The current kernel release is 2.4.14, which was released on November 5. The 2.4.14 patches are all oriented toward stability, with the notion of, finally, producing a 2.4 kernel that really works for everybody. So there's no surprising changes to be found therein...

...almost. Linus has said with the 2.4.14-pre8 release that he would add no major changes before the final release, "per popular demand." Nonetheless, a last-minute tweak went in that broke the loopback driver; a small patch must be applied before the kernel will build properly.

Alan Cox's latest is 2.4.13-ac7, released on November 3. It contains a number of fixes and updates, including a large IDE driver update. Alan is, for now, working on merging his changes into 2.4.14 rather than pushing forward the "ac" series.

On the 2.2 front, Alan has released 2.2.20-pre12.

The path to 2.5 and the resolution of the VM divergence are starting to look a little clearer, thanks to some postings from Linus and Alan.

On 2.5: here's the latest from Linus:

My not-so-cunning plan is actually to try to figure out the big problems now, then release a reasonable 2.4.14, and then just stop for a while, refusing to take new features.

Then, 2.4.15 would be the point where I start 2.5.x, and where Alan gets to do whatever he wants to do with 2.4.x. Including, of course, just reverting all my and Andrea's VM changes ;)

There are, of course, those who would argue that Linus should have stopped taking new features a year or so ago...better late than never.

On the stability front, it is beginning to look like 2.4 is getting there. With the exception of the build problem mentioned above, there have been few complaints about this kernel. Stability, perhaps, is at hand.

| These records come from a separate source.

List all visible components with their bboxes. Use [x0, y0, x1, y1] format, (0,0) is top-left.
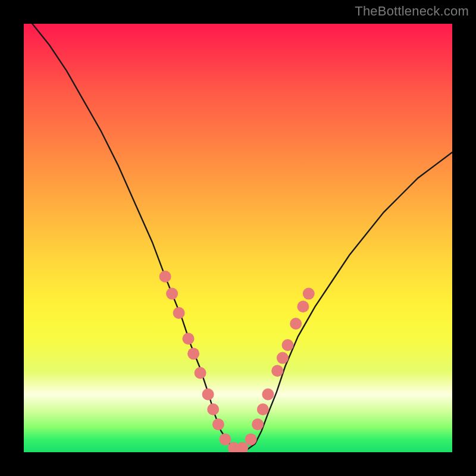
- marker-dot: [252, 418, 264, 430]
- marker-dot: [183, 333, 195, 345]
- bottleneck-curve: [32, 24, 452, 450]
- marker-dot: [297, 300, 309, 312]
- marker-dot: [236, 442, 248, 452]
- marker-dot: [282, 339, 294, 351]
- marker-dot: [159, 271, 171, 283]
- marker-dot: [290, 318, 302, 330]
- marker-dot: [195, 367, 206, 379]
- marker-dot: [207, 403, 219, 415]
- marker-dot: [277, 352, 289, 364]
- chart-frame: TheBottleneck.com: [0, 0, 476, 476]
- marker-dot: [303, 288, 315, 300]
- marker-dot: [271, 365, 283, 377]
- chart-svg: [24, 24, 452, 452]
- marker-dot: [219, 433, 231, 445]
- marker-dot: [245, 433, 257, 445]
- marker-dot: [187, 347, 199, 359]
- marker-dot: [166, 288, 178, 300]
- marker-dots-group: [159, 271, 315, 452]
- plot-area: [24, 24, 452, 452]
- marker-dot: [202, 389, 214, 400]
- marker-dot: [173, 307, 185, 319]
- marker-dot: [257, 403, 269, 415]
- marker-dot: [262, 389, 274, 400]
- watermark-text: TheBottleneck.com: [355, 4, 469, 19]
- marker-dot: [212, 418, 224, 430]
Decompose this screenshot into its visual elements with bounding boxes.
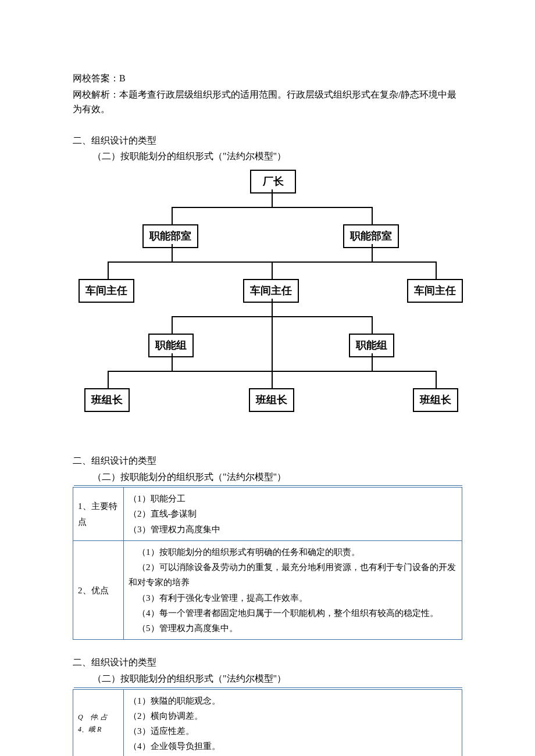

Interestingly, it appears that Alan Cox will not be the maintainer of 2.4 once Linus moves on. In a posting to Advogato, Alan states that the 2.4 mantle will be passed to Marcelo Tosatti, who has been active in the kernel maintenance area for some time. Alan, instead, will adopt a slightly lower profile and be "spending more time concentrating on Red Hat customer related needs." Alan has always had a strong sense of what people area really using Linux for, and kernel development has benefitted from that. Refreshing his view into user needs is probably a useful thing for him to do.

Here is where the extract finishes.